Other Selenium-rich Nuts and Seeds
Chia seeds contain an exceptionally high selenium content of 55.2 µg per 100 g. Sunflower seeds and cashews are also very selenium-rich, with 53 µg and 19.9 µg respectively. Pistachios contain 7 µg, walnuts 4.9 µg, almonds 4.1 µg, macadamias 3.6 µg, and hazelnuts 2.4 µg of selenium, making them recommended sources. Sesame seeds (34.4 µg) and flaxseed (25 µg) should also not be missing from a balanced and selenium-rich diet.
Legumes are also among the selenium-rich foods. The best sources in this group are soybeans (17.2 µg), red lentils (17 µg), white beans (12.8 µg), and kidney beans (3.2 µg). Peanuts contain 7.2 µg of selenium per 100 g.
In general, grains are very selenium-rich. From a scientific perspective, they are considered non-accumulators of selenium. White rice (15.1 µg), brown rice (7 µg), rye (13.9 µg), and spelt (11.7 µg) all contain selenium. Quinoa and buckwheat, as pseudocereals, also contain some selenium with 8.5 µg and 8.3 µg respectively.
To see which other grains and grain products contain selenium, refer to the table.
Mushrooms with Selenium
Shiitake mushrooms (5.7 µg) and champignons (9.3 µg) should not be missing from a selenium-rich diet. However, cultivated champignons contain less selenium compared to their wild counterparts 13. Most edible mushrooms are low in selenium and contain less than 1 µg of selenium per gram of dry weight 14.
Some wild mushrooms contain higher amounts of selenium. Porcini mushrooms, for example, contain an average of 20 µg of selenium per gram of dry weight (up to 70 µg per gram of dry weight) 15. Other good sources of selenium are pine mushrooms, boletes, summer cep, scaly-stalked bolete, and the attached bolete.
The coconut, classified as a drupe, contains a significant amount of selenium, with 10.1 µg.
Additional foods rich in selenium in this group include bananas (1 µg), mangoes (0.6 µg), persimmons (0.6 µg), lychees (0.6 µg), and papayas (0.6 µg), but they all contribute only minimally to meeting the requirements.
Thus, garlic (14.2 µg), broccoli (2.5 µg), leeks (1 µg), Brussels sprouts (1.6 µg), and kale (0.9 µg) contain higher levels of selenium.

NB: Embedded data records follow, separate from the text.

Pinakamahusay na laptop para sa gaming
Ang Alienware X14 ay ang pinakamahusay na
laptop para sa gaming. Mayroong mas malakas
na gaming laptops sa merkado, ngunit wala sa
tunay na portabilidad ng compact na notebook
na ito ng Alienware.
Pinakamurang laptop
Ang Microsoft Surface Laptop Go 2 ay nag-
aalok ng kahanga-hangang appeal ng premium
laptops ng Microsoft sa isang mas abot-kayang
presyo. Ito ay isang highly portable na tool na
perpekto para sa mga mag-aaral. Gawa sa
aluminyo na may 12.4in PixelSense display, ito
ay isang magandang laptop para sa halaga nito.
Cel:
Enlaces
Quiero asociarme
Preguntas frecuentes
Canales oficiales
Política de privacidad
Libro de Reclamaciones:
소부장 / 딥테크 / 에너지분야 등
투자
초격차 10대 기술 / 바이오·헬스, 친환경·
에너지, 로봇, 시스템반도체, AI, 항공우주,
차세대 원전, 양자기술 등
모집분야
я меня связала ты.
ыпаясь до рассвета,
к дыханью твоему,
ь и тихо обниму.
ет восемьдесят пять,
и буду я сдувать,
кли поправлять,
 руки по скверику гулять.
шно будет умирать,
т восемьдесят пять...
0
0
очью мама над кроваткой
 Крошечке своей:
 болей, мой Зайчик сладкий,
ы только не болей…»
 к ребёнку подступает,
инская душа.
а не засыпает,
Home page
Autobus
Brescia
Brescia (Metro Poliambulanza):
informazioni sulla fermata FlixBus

Parsnips (1.8 µg), lamb's lettuce (0.9 µg), asparagus (2.3 µg), spinach (1 µg), and potatoes with skin (0.3 µg) still contain some selenium.
Herbs and Spices
In this group, mustard seeds (ground, 208.1 µg), curry powder (40.3 µg), cumin (12.1 µg), and turmeric (ground, 6.2 µg) stand out as particularly selenium-rich foods. Thyme (4.6 µg), oregano (4.5 µg), marjoram (4.5 µg), and basil (3 µg) also contain higher concentrations of selenium in dried form. Here is the link to selenium content in herbs and spices.

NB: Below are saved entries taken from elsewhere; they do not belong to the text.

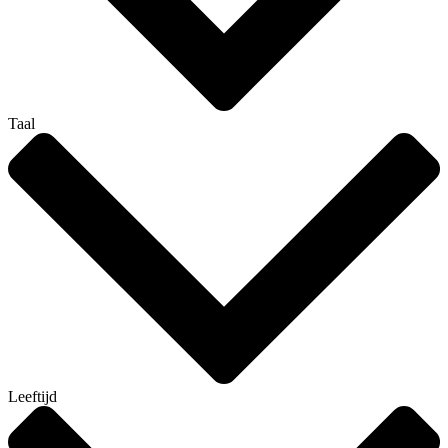
Taal
Leeftijd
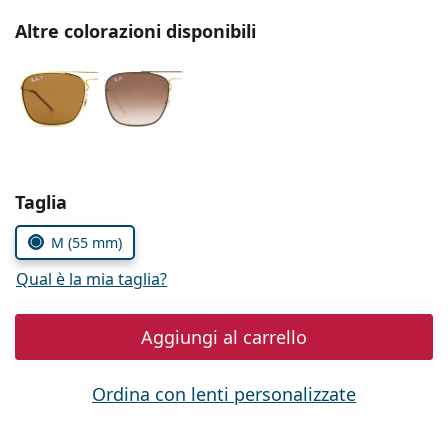
è offline
Persol
Altre colorazioni disponibili
Prada
Tutte le marche
Seleziona i parametri
Taglia
M (55 mm)
Qual è la mia taglia?
Aggiungi al carrello
Ordina con lenti personalizzate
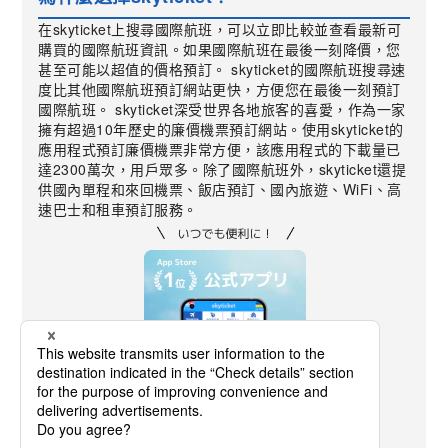
在skyticket上搜尋國際航班，可以立即比較並查看最新可
購買的國際航班資訊。如果國際航班在最後一刻降價，您
甚至可能以超值的價格預訂。 skyticket的國際航班搜尋速
度比其他國際航班預訂網站更快，方便您在最後一刻預訂
國際航班。 skyticket深受世界各地旅客的喜愛，作為一家
擁有超過10年歷史的廉價機票預訂網站。使用skyticket的
應用程式預訂廉價機票非常方便，該應用程式的下載量已
達2300萬次，用戶眾多。除了國際航班外，skyticket還提
供國內單程和來回機票、飯店預訂、國內旅遊、WiFi、高
速巴士和租車預訂服務。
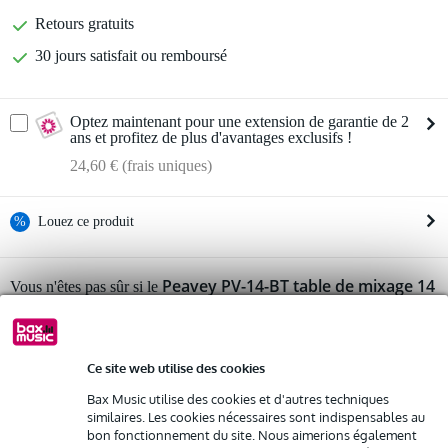
Retours gratuits
30 jours satisfait ou remboursé
Optez maintenant pour une extension de garantie de 2
ans et profitez de plus d'avantages exclusifs !
24,60 € (frais uniques)
%
Louez ce produit
Louez ce produit à partir de 35 € par mois
Peavey PV-14-BT table de mixage 14
Vous n'êtes pas sûr si le
canaux
Location de plusieurs produits à la fois : min. 300 € et max.
vous convient ?
2 500 €
Démarrer la vérification
gratuite
Livraison à domicile
Résiliation possible du contrat après 4 mois
Ce site web utilise des cookies
Possibilité d'acheter votre/vos produit(s) à un tarif réduit
Remplacement rapide par Bax Music en cas de défectuosité
Bax Music utilise des cookies et d'autres techniques
Informations
similaires. Les cookies nécessaires sont indispensables au
bon fonctionnement du site. Nous aimerions également
table de mixage 14 canaux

Since grains are selenium-rich, processed products made from these raw materials are also rich in selenium. These include whole wheat spaghetti (36.3 µg) and macaroni (69.4 µg), cooked couscous (27.5 µg), wheat bran (77.6 µg), as well as whole grain breads like pumpernickel (24.5 µg) or whole wheat pita (44 µg). Tofu still contains 17.4 µg of selenium.
Recommended gluten-free selenium-rich foods include amaranth pops, oat flour, oatmeal, and teff flour. According to studies, their selenium content is more than 10 μg per 100 g. 18. In general, products made from oats, amaranth, quinoa, and teff are more valuable sources of selenium compared to products made from traditionally consumed gluten-free grains such as corn, rice, and buckwheat.